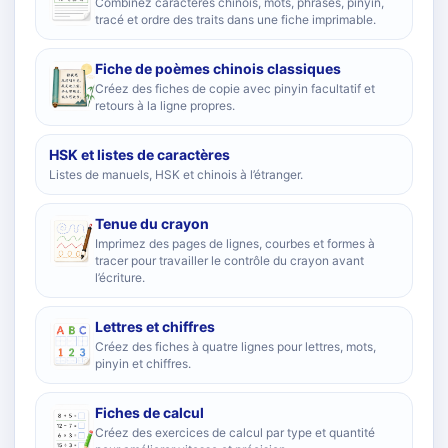
Combinez caractères chinois, mots, phrases, pinyin,
tracé et ordre des traits dans une fiche imprimable.
Fiche de poèmes chinois classiques
Créez des fiches de copie avec pinyin facultatif et
retours à la ligne propres.
HSK et listes de caractères
Listes de manuels, HSK et chinois à l’étranger.
Tenue du crayon
Imprimez des pages de lignes, courbes et formes à
tracer pour travailler le contrôle du crayon avant
l’écriture.
Lettres et chiffres
Créez des fiches à quatre lignes pour lettres, mots,
pinyin et chiffres.
Fiches de calcul
Créez des exercices de calcul par type et quantité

──────────────────────────────

* WHAT THE TASK REQUIRES: All of the preceding material should be output verbatim, with the pictures excluded.

* ANSWER TO THIS TASK:
Combinez caractères chinois, mots, phrases, pinyin,
tracé et ordre des traits dans une fiche imprimable.
Fiche de poèmes chinois classiques
Créez des fiches de copie avec pinyin facultatif et
retours à la ligne propres.
HSK et listes de caractères
Listes de manuels, HSK et chinois à l’étranger.
Tenue du crayon
Imprimez des pages de lignes, courbes et formes à
tracer pour travailler le contrôle du crayon avant
l’écriture.
Lettres et chiffres
Créez des fiches à quatre lignes pour lettres, mots,
pinyin et chiffres.
Fiches de calcul
Créez des exercices de calcul par type et quantité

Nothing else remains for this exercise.